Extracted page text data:
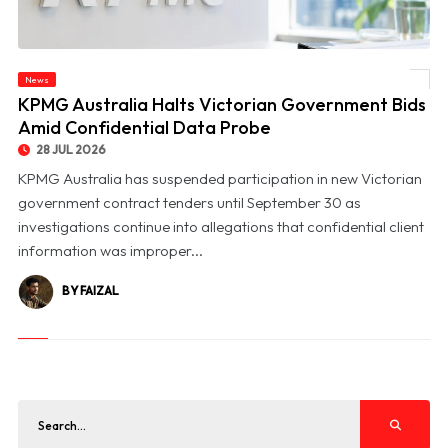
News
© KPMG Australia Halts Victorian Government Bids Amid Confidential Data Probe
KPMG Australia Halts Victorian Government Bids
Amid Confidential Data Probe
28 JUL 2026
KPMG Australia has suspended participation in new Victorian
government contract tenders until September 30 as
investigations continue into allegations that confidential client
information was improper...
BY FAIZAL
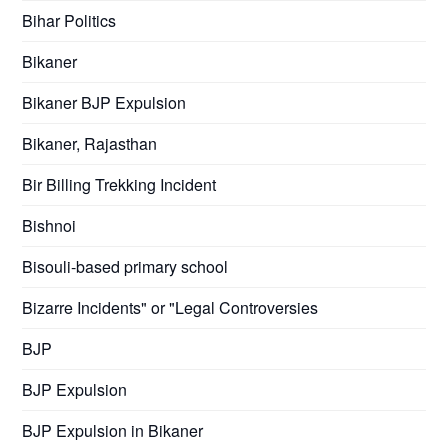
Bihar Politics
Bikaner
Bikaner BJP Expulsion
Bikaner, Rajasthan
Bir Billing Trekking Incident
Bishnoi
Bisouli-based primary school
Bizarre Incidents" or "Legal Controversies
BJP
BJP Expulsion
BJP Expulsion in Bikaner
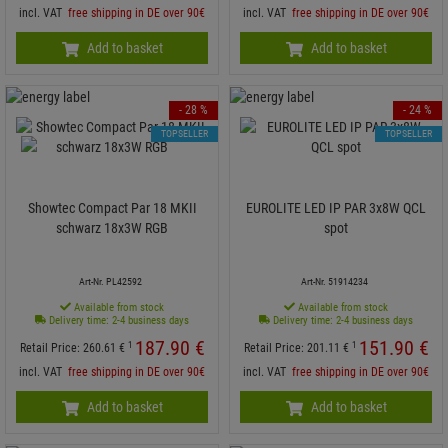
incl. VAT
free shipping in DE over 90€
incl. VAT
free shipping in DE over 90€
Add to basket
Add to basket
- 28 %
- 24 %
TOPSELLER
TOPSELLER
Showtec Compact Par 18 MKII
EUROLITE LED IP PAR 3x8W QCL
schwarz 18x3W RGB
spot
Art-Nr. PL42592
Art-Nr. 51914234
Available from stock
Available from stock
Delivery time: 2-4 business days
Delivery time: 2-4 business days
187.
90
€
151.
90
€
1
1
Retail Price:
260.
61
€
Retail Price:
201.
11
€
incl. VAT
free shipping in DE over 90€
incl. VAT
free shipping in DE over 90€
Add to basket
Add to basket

◆ Required work:
Reproduce exactly the lines of the entries above from the first through the line with "government contract tenders", both included; pictures should not be reproduced.

◆ Answer section:
News
© KPMG Australia Halts Victorian Government Bids Amid Confidential Data Probe
KPMG Australia Halts Victorian Government Bids
Amid Confidential Data Probe
28 JUL 2026
KPMG Australia has suspended participation in new Victorian
government contract tenders until September 30 as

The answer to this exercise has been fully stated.